§ Problem statement
The answer must consist only of the lines from the line with "Olympischen Spiele 1908" to the line with "Olympiastadion", both included, exactly as they stand below.

(Transcribed page contents)
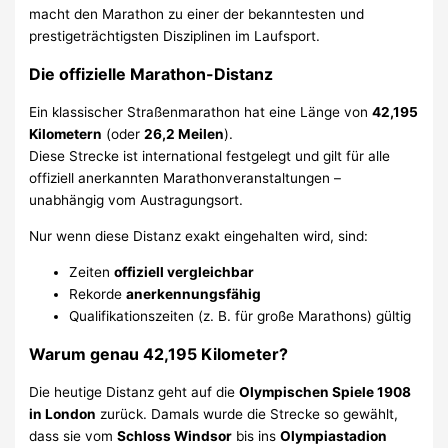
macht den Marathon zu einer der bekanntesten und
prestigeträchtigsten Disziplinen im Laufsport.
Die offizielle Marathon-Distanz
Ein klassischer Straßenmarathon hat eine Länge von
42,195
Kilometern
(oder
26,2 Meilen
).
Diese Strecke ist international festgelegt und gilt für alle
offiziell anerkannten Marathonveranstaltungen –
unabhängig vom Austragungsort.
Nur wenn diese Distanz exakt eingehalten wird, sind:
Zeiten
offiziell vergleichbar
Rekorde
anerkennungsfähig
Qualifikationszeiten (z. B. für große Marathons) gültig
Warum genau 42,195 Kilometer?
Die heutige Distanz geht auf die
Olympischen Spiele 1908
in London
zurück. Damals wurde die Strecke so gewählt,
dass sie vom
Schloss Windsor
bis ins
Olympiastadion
==
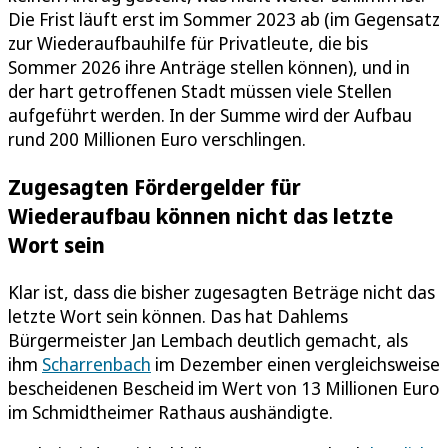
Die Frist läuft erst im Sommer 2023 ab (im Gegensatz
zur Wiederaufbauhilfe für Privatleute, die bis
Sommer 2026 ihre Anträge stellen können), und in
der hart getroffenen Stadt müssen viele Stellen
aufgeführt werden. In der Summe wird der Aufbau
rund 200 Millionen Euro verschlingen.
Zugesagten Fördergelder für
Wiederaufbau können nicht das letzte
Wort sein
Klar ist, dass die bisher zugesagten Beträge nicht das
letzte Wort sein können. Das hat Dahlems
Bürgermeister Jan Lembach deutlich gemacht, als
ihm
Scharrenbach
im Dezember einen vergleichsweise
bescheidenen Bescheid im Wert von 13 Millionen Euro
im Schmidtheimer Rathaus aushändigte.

§ Written reply
Olympischen Spiele 1908
in London
zurück. Damals wurde die Strecke so gewählt,
dass sie vom
Schloss Windsor
bis ins
Olympiastadion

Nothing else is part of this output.